Arcserve unveils strategies to optimise disaster recovery planning
It is crucial to document business objectives and the criticality of the data companies are trying to protect, says Byron Horn-Botha, lead: Channel and Partnerships at Arcserve Southern Africa.
Arcserve, the world’s most experienced data protection provider, today unveiled new strategies to help organisations prepare for and respond to unplanned downtime – stressing active participation across business units to ensure all stakeholders understand both the data risks and expectations for recovery.
Today’s businesses are weathering a “perfect storm” of data protection-related challenges that make it nearly impossible for IT teams to effectively run operations, and place decision-makers in a bind when allocating and managing resources.
According to Byron Horn-Botha, Arcserve Southern Africa Lead: Channel and Partnerships, organisations may think they have the right resources and technology to deliver against recovery objectives, but without this fundamental knowledge and understanding across the business, they may end up guessing what is required as opposed to delivering precisely what is needed. “The strategies aim to arm businesses with the key elements necessary for successful disaster recovery planning,” he says.
Set realistic recovery expectations
“We live in a world where customers expect instant gratification and access to information, meaning data and applications are required to be available anytime, anywhere — and with touch-of-a-button ease. Moreover, there’s an expectation that if something goes wrong, recovery can happen swiftly — and without data loss.
“But without the correct tools, this may not be possible. Arcserve’s solutions are designed to ensure availability of critical systems. Therefore, the conversation IT management should be having regularly with business units across their organisations should address the question: ‘Do we have the right tools/solutions in place?'” he says.

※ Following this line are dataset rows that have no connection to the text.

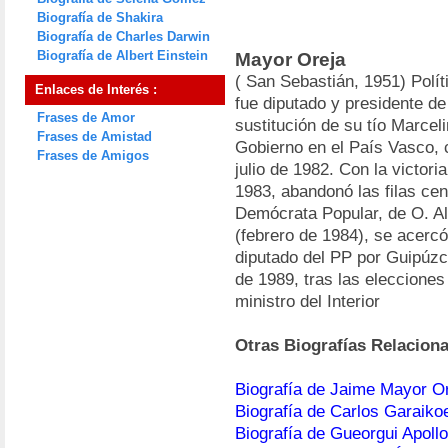
Biografía de Shakira
Biografía de Charles Darwin
Biografía de Albert Einstein
Mayor Oreja
( San Sebastián, 1951) Polít
Enlaces de Interés :
fue diputado y presidente de
Frases de Amor
sustitución de su tío Marce
Frases de Amistad
Gobierno en el País Vasco, 
Frases de Amigos
julio de 1982. Con la victor
1983, abandonó las filas cent
Demócrata Popular, de O. Al
(febrero de 1984), se acercó
diputado del PP por Guipúzc
de 1989, tras las eleccione
ministro del Interior
Otras Biografías Relacion
Biografía de Jaime Mayor O
Biografía de Carlos Garaiko
Biografía de Gueorgui Apol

Document business objectives and availability requirements
Arcserve emphasises that it is crucial to document both business objectives and the criticality of the data and applications companies are trying to protect. “These are business decisions — not IT decisions. In other words, if you want to do good business continuity (BC), you really need to know your business before you can determine an acceptable level of IT risk. You can’t begin to approach discussions about infrastructure, services or software without that understanding first.”
Arcserve recommends that companies get their business units together to answer important questions such as: what is the actual amount of downtime that is regarded as sustainable – in terms of customer inconvenience and subsequent business loss – for each application. Then, identify interdependencies to ensure no single system or application has been neglected. That means mapping out how data flows from one application to the next, enabling the acquisition of a sharper picture of what needs to be protected — and with what level of availability. Because, if an application in the value chain can’t be recovered with the speed necessary to support another critical application, the business is compromised.
The company emphasises that organisations must think beyond costs and give careful consideration to return on investment.
“Getting buy-in for infrastructure improvements can be tricky given the competing demands for business investment across organisations. That’s why it’s crucial to discuss the huge discrepancy between the cost of disaster recovery solutions, and loss expectancy should systems go down for an extended time, or are lost entirely. The point is you can’t look at the improvement of IT infrastructure as a cost, it must be viewed as an ongoing investment in the health of the organisation.”